RECORDS FOR PROCESSING Start Marker

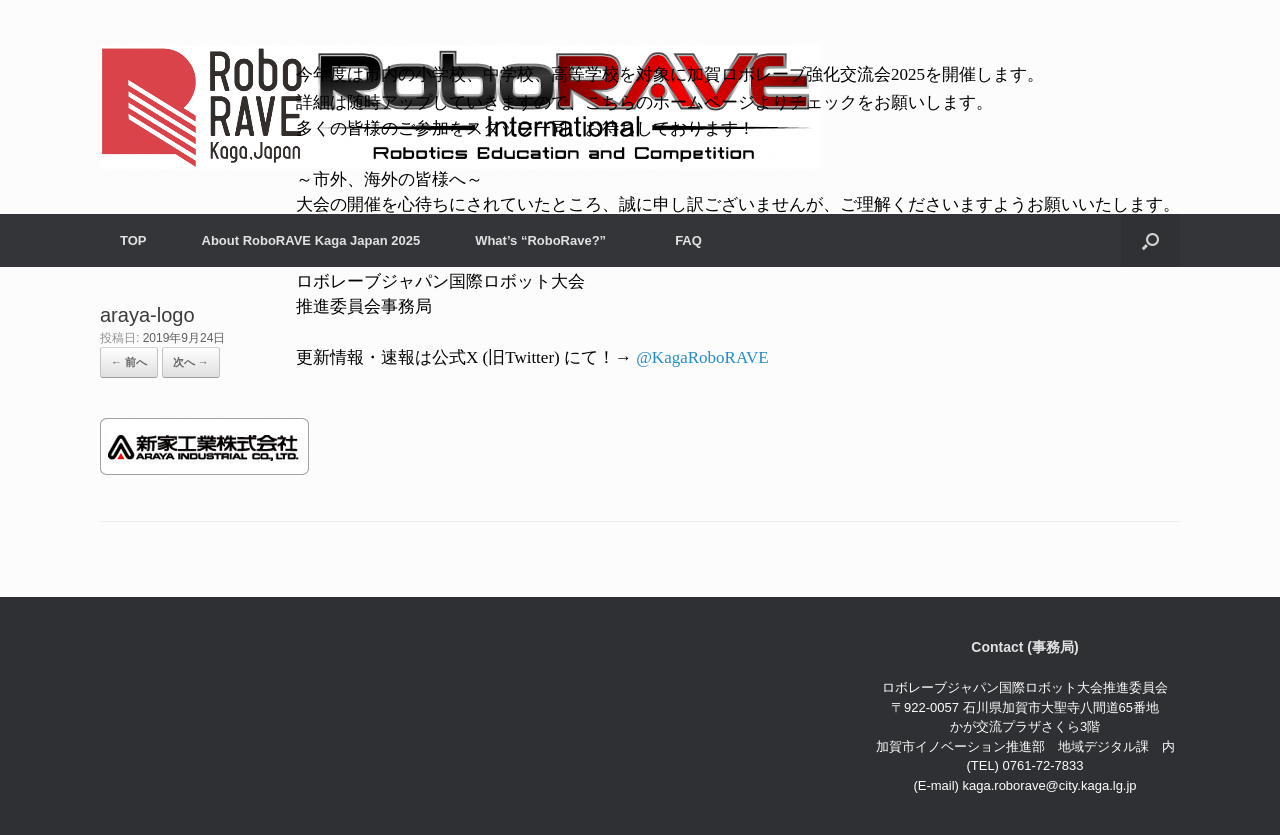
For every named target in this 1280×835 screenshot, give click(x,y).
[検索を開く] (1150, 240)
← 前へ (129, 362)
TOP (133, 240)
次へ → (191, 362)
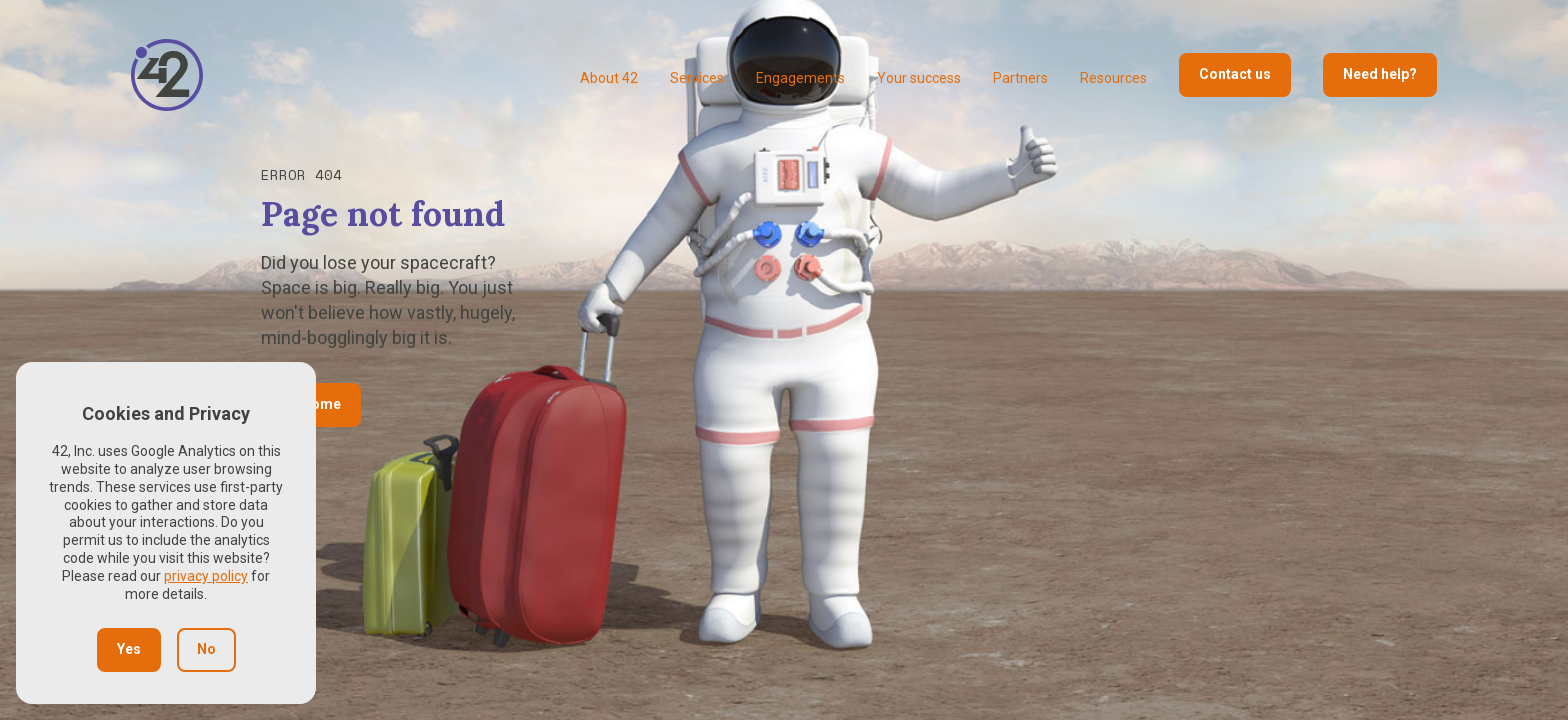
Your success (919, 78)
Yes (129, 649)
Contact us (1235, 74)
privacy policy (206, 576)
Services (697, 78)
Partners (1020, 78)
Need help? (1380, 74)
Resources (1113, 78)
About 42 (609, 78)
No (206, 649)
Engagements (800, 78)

RECORDS FOR PROCESSING End Marker

REQUIRED ACTION |
Once you reach the line containing "前へ (129, 362)", print it and every line after it exactly, through the end of the entries, without any pictures.

SOLUTION FOR THIS TASK |
← 前へ (129, 362)
TOP (133, 240)
次へ → (191, 362)
Your success (919, 78)
Yes (129, 649)
Contact us (1235, 74)
privacy policy (206, 576)
Services (697, 78)
Partners (1020, 78)
Need help? (1380, 74)
Resources (1113, 78)
About 42 (609, 78)
No (206, 649)
Engagements (800, 78)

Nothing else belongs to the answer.